Meet Joey Benson, a 2018 Department of Sociology, Anthropology and Criminal Justice graduate. He is a wealth manager at Goldman Sachs Personal Financial Management and a volunteer with Samaritan’s Feet, a nonprofit organization dedicated to providing underserved children around the world with shoes. We caught up with him to learn more about his Clemson experience and how it prepared him for his career.
Q: What inspired you to be a sociology major and then have a career in finance? The reason I was interested in sociology during undergrad was that I have always wanted to help people. My mission in life is to help as many people as I can with as much as I can. I wanted to gain a deeper understanding of people, culture and different groups so I could better help in whatever capacity that was. And the sociology program did just that. I have had a job since I was 14, and I realized how vital finances are to just about everyone. I went to graduate school to study finance so that I could bridge the gap between my passion for helping people and my passion for finance. Now, I meet with people from all walks of life undergoing different circumstances and help them to live the life they want to live by managing their investments.
Q: Describe your career path since graduation. After graduating from Clemson, I took a solo backpacking trip around Europe. I then attended graduate school at George Washington University in Washington, D.C., where I earned my Master of Business Administration in international business and a certificate in investment analysis and portfolio management. During my MBA program, I worked for an IT and management consulting firm, helping to optimize reporting processes for the financial sector of the federal government. Shortly after graduating from GW, I moved back to Upstate South Carolina to work for Goldman Sachs Personal Financial Management, where I currently am. I am loving every minute of it.
Q: How did Clemson prepare you for your career? Clemson taught me the importance of a strong, rooted community. It equipped me with the necessary foundation to continue my education, and it helped me find a way to bridge the gap between my passion for helping people and my passion for finance. I work with an array of people, challenges and investments every day. I have to be understanding of each situation, knowledgeable about a multitude of different strategies, and creative to piece together a winning solution. Clemson helped prepare me for each area of focus in my career, and my clients and I are all the better for it.
Q: What is a typical day/work week like? I meet with people to understand their goals, wants and needs, and then I work with them in creating a tailored investment solution that will support their unique circumstances.

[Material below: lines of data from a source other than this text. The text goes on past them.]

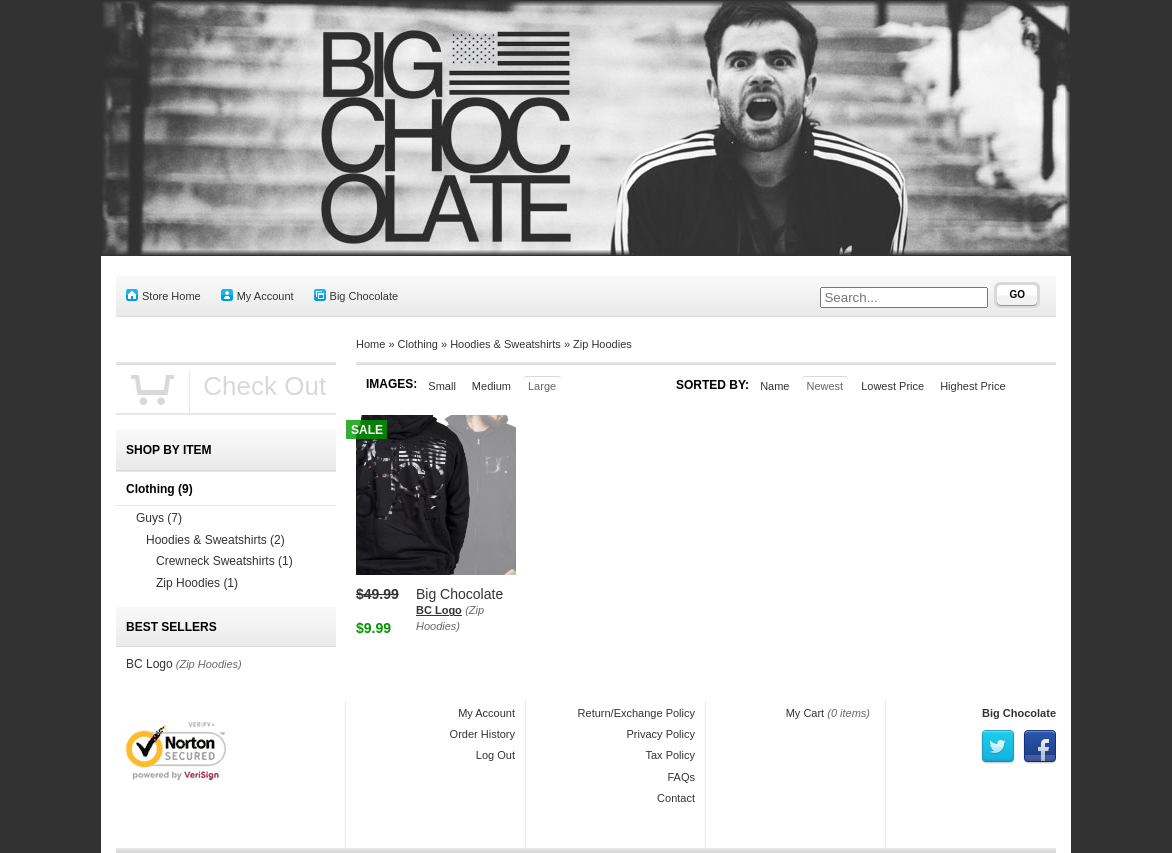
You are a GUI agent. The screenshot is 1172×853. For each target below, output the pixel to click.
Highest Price (972, 386)
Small (442, 386)
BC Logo (439, 610)
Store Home (163, 295)
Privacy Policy (661, 734)
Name (774, 386)
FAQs (681, 777)
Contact (676, 798)
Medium (491, 386)
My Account (257, 295)
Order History (482, 734)
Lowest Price (892, 386)
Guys (159, 518)
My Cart (805, 713)
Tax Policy (670, 755)
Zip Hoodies (602, 344)
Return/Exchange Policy (636, 713)
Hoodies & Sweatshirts (505, 344)
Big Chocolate (356, 295)
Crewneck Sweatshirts (224, 561)
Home (370, 344)
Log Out (495, 755)
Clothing (418, 344)
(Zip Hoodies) (209, 664)
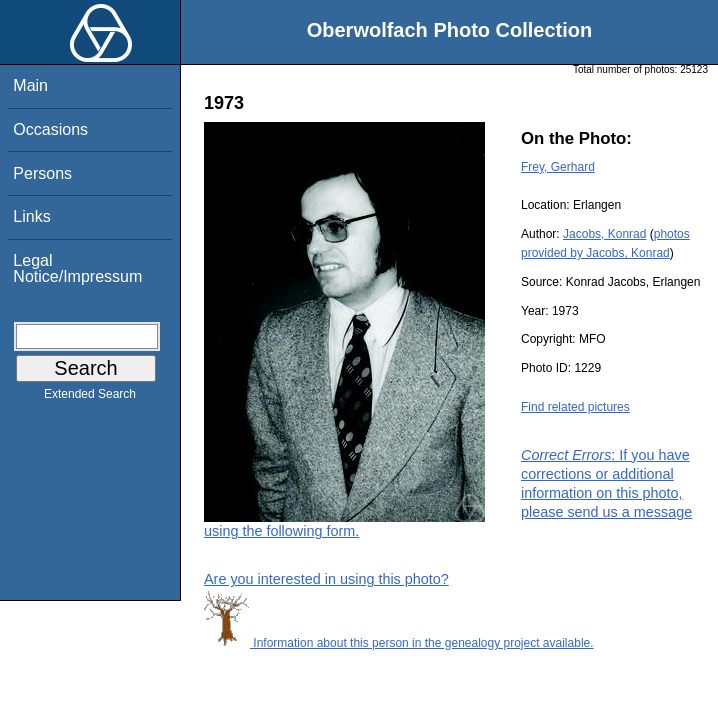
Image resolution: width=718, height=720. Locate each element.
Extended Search (90, 398)
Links (31, 216)
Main (30, 85)
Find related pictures (575, 407)
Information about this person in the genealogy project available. (399, 643)
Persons (42, 173)
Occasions (50, 129)
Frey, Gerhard (558, 167)
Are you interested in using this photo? (326, 579)
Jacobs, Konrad (604, 234)
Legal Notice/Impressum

Q: What is the most rewarding part of your job? By far, the most rewarding part is being able to help people live a life that they want to live, whether it’s spending more time with the people they care about, leaving a lasting legacy to their children or being able to retire early.
Q: Do you volunteer with any organizations or community groups? I have volunteered with Samaritan’s Feet International since the summer leading into my senior year at Clemson as part of an internship. I was their outreach, missions and volunteer relations intern for the summer. My role consisted of leading volunteer groups and hosting open houses and fundraisers, and I also went on one of their mission trips to Nicaragua. The mission of Samaritan’s Feet is to see a world with no shoeless children. At Samaritan’s Feet, they take donations of new shoes; process them by size, style and shape; and distribute them around the world through different mission groups. Each mission group will take with them hundreds of shoes to their destination, meet with and relate to the kids and elders of the community, and then give them a new pair of shoes.
Q: Any advice to students wanting to pursue a similar job or career? It’s all about helping people. Don’t ever lose sight of that.